# Machine Learning

This tutorial explains how to train a machine learning model in Safe-DS and use it to make predictions.

## Create a `TaggedTable`

First, we need to create a `TaggedTable` from the training data. `TaggedTable`s are used to train supervised machine learning models, because they keep track of the target
column. A `TaggedTable` can be created from a `Table` by calling the `tag_columns` method:

In [10]:
from safeds.data.tabular.containers import Table

training_set = Table({
    "a":      [3, 4,  8,  6, 5],
    "b":      [2, 2,  1,  6, 3],
    "c":      [1, 1,  1,  1, 1],
    "result": [6, 7, 10, 13, 9]
})

tagged_table = training_set.tag_columns(
    target_name="result"
)

## Create and train model

In this example, we want to predict the column `result`, which is the sum of `a`, `b`, and `c`. We will train a linear regression model with this training data. In Safe-DS, machine learning models are modeled as classes. First, their constructor must be called to configure hyperparameters, which returns a model object. Then, training is started by calling the `fit` method on the model object and passing the training data:

In [11]:
from safeds.ml.classical.regression import LinearRegression

model = LinearRegression()
fitted_model = model.fit(tagged_table)

## Predicting new values

The `fit` method returns the fitted model, the original model is **not** changed. Predictions are made by calling the `predict` method on the fitted model. The `predict` method takes a `Table` as input and returns a `Table` with the predictions:

In [12]:
test_set = Table({
    "a": [1, 1, 0, 2, 4],
    "b": [2, 0, 5, 2, 7],
    "c": [1, 4, 3, 2, 1]})

fitted_model.predict(dataset=test_set)


Unnamed: 0,a,b,c,result
0,1,2,1,4.0
1,1,0,4,2.0
2,0,5,3,6.0
3,2,2,2,5.0
4,4,7,1,12.0


## Metrics

A machine learning metric, also known as an evaluation metric, is a measure used to assess the performance of a machine learning model on a test set or is used during cross-validation to gain insights about performance and compare different models or parameter settings.
In `Safe-DS`, the available metrics are: `Accuracy`, `Confusion Matrix`, `F1-Score`, `Precision`, and Recall. Before we go through each of these in detail, we need an understanding of the different `components of evaluation metrics`.

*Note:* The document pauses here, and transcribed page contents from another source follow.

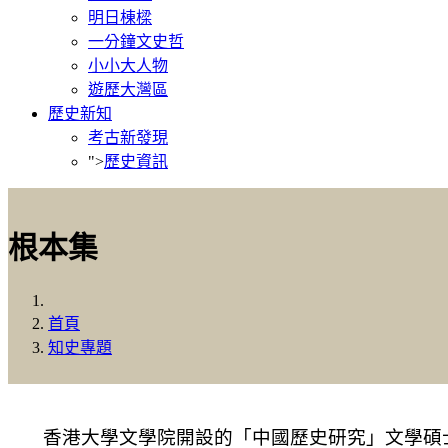
明日棟樑
一分鐘文史哲
小小大人物
遊歷大灣區
歷史新知
考古新發現
">
歷史資訊
根本集
首頁
知史專題
香港大學文學院開設的「中國歷史研究」文學碩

## Components of evaluation metrics

These are distinct elements or parts that contribute to the overall assessment of an evaluation measure.
* `True positives` TP: the positive tuples that the classifier correctly labeled.
* `False positives` FP : the negative tuples that were falsely labeled as positive.
* `True negatives` TN: the negative tuples that the classifier correctly labeled.
* `False negatives` FN: the positive tuples that were falsely labeled as negative.


## Accuracy
Accuracy, also known as `classification rate`, can be defined as the proportion of correctly classified instances out of the total number of instances. Formula: `Accuracy = (TP+TN)/(TP+FP+TN+FN)`.
* Accuracy is suitable when the classes are balanced and there is no significant class imbalance.
## Confusion Matrix
A confusion matrix is a table that is used to define the performance of a classification algorithm.It classifies the predictions to be either true positive, true negative, false positive or false negative.It has no Formula.
* It is useful for evaluating the performance of a classification model and understanding the types of errors it makes.
## F1-Score
The F1-Score is the harmonic mean of precision and recall. Formula: `F1-Score = 2PR/(P+R)`.
* The `F1-score` is suitable when there is an imbalance between the classes, especially when the values of the false positives and false negatives differs.
## Precision
The ability of a classification model to identify only the relevant data points.Formula: `P = TP / (TP+FP)`.
* Precision is useful when the focus is on minimizing the negative tuples that were falsely labeled as positive.
## Recall
Also known as `sensitivity` or `true positive rate`, is the ability of a classification model to identify all the relevant data points.Formula: `R = TP / (TP + FN)`.
* Recall is useful when the focus is on minimizing the positive tuples that were falsely labeled as negative..